When we lose control of a situation, we tend to make hasty decisions that can cast a lasting shadow on our legacy. I have an innate belief that human beings, in general, act on good intentions, and that, nobody purposely jeopardises their state of being even if they are acting in self interest. But I have failed to understand why our government has not relinquished its selfish behaviour for the good of the country even during these difficult times.
All of us are information hungry. In this day and age, information is power. Having accurate information helps us to be in control: in control of our lives, in control of situations, and most of all, in control of our emotions.
Nepal has been in lockdown since March 24, and we are yet to see anything substantial from the government. We are all glued to the TV and newsportals, counting the number of COVID-19 cases and eagerly awaiting for a vaccine to arrive so that we can get back to our normal life. During this new normal, you start to notice a pattern. A short-lived episode where issues are identified, talked about, heavily criticised, if the PM chooses to listen, some action may come of it, or else it just goes away.
A ‘wave,’ as I like to call this.
The first wave was the nationwide lockdown with no certainty. A few tests were performed with limited resources, some random sampling was done at the borders and in few cities. Some have been quarantined, few treated, few still recovering. The inability to even assess the risks and communicate efficiently has only created speculation and distrust in the people leading the government.
The second wave was the expectation of relief to the poor.
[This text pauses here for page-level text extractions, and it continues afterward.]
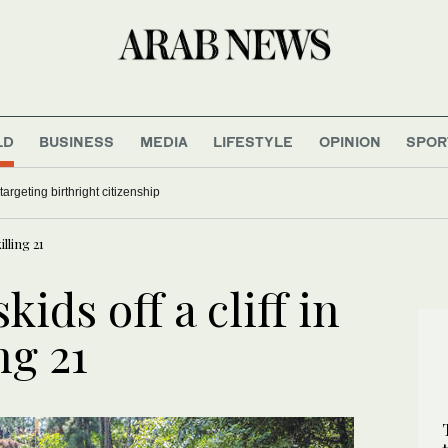
LD
BUSINESS
MEDIA
LIFESTYLE
OPINION
SPOR
argeting birthright citizenship
illing 21
ids off a cliff in
ng 21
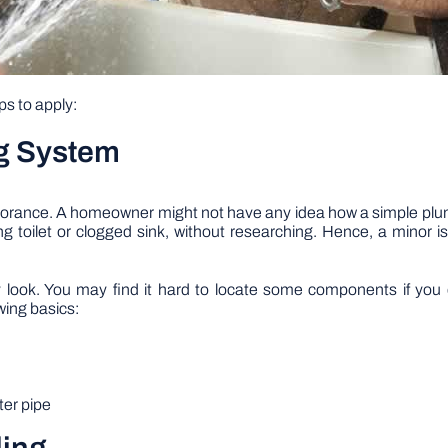
ps to apply:
g System
ignorance. A homeowner might not have any idea how a simple 
 toilet or clogged sink, without researching. Hence, a minor is
ook. You may find it hard to locate some components if you d
wing basics:
ter pipe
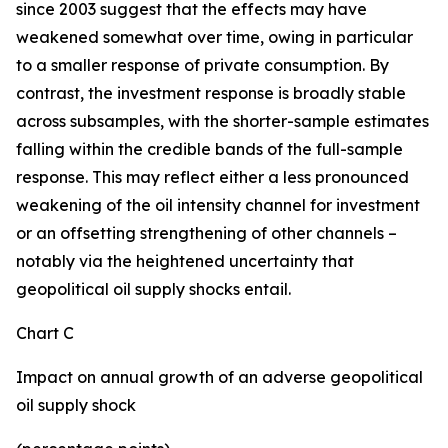
since 2003 suggest that the effects may have
weakened somewhat over time, owing in particular
to a smaller response of private consumption. By
contrast, the investment response is broadly stable
across subsamples, with the shorter-sample estimates
falling within the credible bands of the full-sample
response. This may reflect either a less pronounced
weakening of the oil intensity channel for investment
or an offsetting strengthening of other channels –
notably via the heightened uncertainty that
geopolitical oil supply shocks entail.
Chart C
Impact on annual growth of an adverse geopolitical
oil supply shock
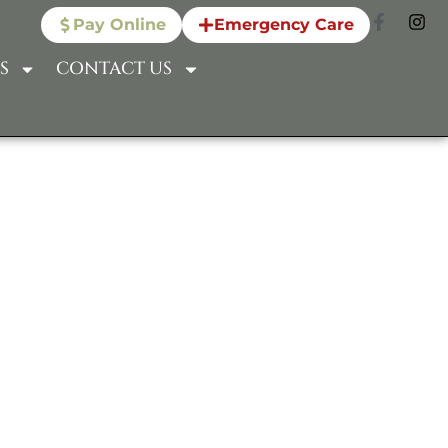
Pay Online
Emergency Care
S
CONTACT US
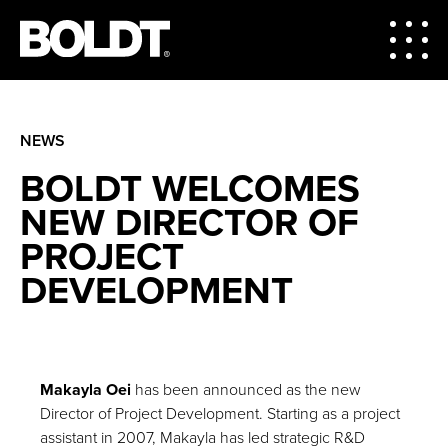
NEWS
BOLDT WELCOMES
NEW DIRECTOR OF
PROJECT
DEVELOPMENT
Makayla Oei
has been announced as the new
Director of Project Development. Starting as a project
assistant in 2007, Makayla has led strategic R&D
Many heart wrenching stories were written, pictures of people walking on foot for days to reach their homes were plastered all over the media. People were forced to ponder whether their lives would end by the COVID-19 or by hunger. Failure to design an economic stimulus and inform the citizens about the way forward created frustration and confusion all around.
The third wave was the corruption wave, a perfect example of cronyism. No Nepali will forget the Omni saga.
Furthermore, a businessman was put behind bars on charges of blackmarketing. While I condemn both actions, how can the government not take stringent action against the likes of the Omni group. This reeks of cronyism and institutionalised corruption.
The fifth wave was introducing the two ordinances. And they were repealed within 48 hours. This was an action in the direction of consolidating absolute power and the decision was made by the prime minister, for the fear of losing his grip on power.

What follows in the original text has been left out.